Solana transactions peaked at a fail rate of over 75% between April 4 and 5, according to a Dune Analytics dashboard by user scarn_eth. At the same period, Solana users have been reporting issues with failed transactions, with wallets like Phantom leaving a permanent message for users about network instability.Failed transactions normally occur when bots hunt for arbitrage opportunities and when the arbitrage window vanishes, resulting in their transaction intentionally rolling back, explains Tristan Frizza, founder of decentralized derivative exchange Zeta Markets.Those fails occur when the smart contract logic throws an error and causes the transaction to roll back and not be committed to the blockchain state. “For example, if I were to place a trade on Zeta Markets worth $100 but only had $1 of margin, the Zeta program would throw an error saying I have insufficient margin to place the trade,” states Frizza.The percentage of failed transactions has been historically hovering around or above 50% for most of Solana’s lifetime but has become even higher given the price inefficiencies surrounding new token launches and meme coins.
“That being said, it’s been great to see platforms like Jito booming in adoption, which aims to reduce the negative effects of MEV and bot transactions on ordinary users by allowing bot programs to bid for bundles rather than aggressively spam the network,” Zeta’s founder adds.
MEV is short for maximum extractable value, which is commonly used when bots make harmful moves on a blockchain over users’ legitimate transactions, like front-running trades.

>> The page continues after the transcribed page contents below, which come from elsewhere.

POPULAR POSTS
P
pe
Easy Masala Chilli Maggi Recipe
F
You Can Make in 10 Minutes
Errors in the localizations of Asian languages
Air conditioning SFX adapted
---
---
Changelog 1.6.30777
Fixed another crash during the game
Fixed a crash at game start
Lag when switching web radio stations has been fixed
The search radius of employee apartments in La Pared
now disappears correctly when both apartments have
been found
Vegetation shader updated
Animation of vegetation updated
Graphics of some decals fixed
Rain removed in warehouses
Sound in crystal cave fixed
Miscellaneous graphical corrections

Services like Jito, in Solana’s case, are aimed at avoiding those moves.However, what users have been experiencing on Solana are dropped transactions, which Frizza classifies as “quite different” from failed transactions. Transactions are dropped mostly due to network congestion when RPC nodes around the world forward transactions from their users to the block leader.
“Due to limitations in the current networking layer implementation of Solana, it’s possible with enough inbound connections to overwhelm the QUIC [a general-purpose transport layer network protocol] port of the leader and hence have those incoming transactions dropped. This results in transactions that never show up in the block explorer, since they got dropped before they even had a chance to execute, as opposed to failed transactions which will show up in the explorer,” he explains.

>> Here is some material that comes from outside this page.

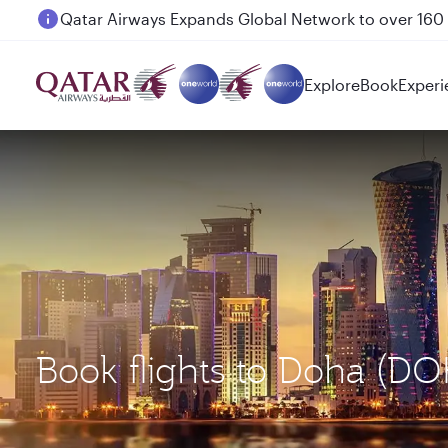
Passengers flying between Doha and Auckland on
Explore
Book
Experi
Book flights to Doha (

This is a fundamental issue, which means it is directly related to Solana. Yet, decentralized applications such as Zeta try to mitigate these dropped transaction issues by implementing retry logic and broadcasting to several RPC providers, to bring their current transaction landing success from below 20% to over 80% during the last few days.

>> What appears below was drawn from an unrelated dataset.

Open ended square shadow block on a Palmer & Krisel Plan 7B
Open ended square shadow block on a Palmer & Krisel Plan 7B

A fix might be on the way with the update Solana 1.18, which is slated to roll out on April 15. The changes will improve how the local fee markets work, by allowing the scheduler to much more reliably prioritize fees across an entire block, says Frizza. Yet, it won’t necessarily solve the most pressing performance issues around the QUIC networking layer that are causing the dropping of transactions.
“Thankfully the Anza and Firedancer teams are expediting hotfixes to the networking stack, which we hope will be fast-tracked this week. The good news is that the Firedancer networking implementation doesn’t suffer from the same bugs the original client is plagued by, so we remain optimistic that improvements should be seen in advance of the 15th,” Zeta’s founder concludes.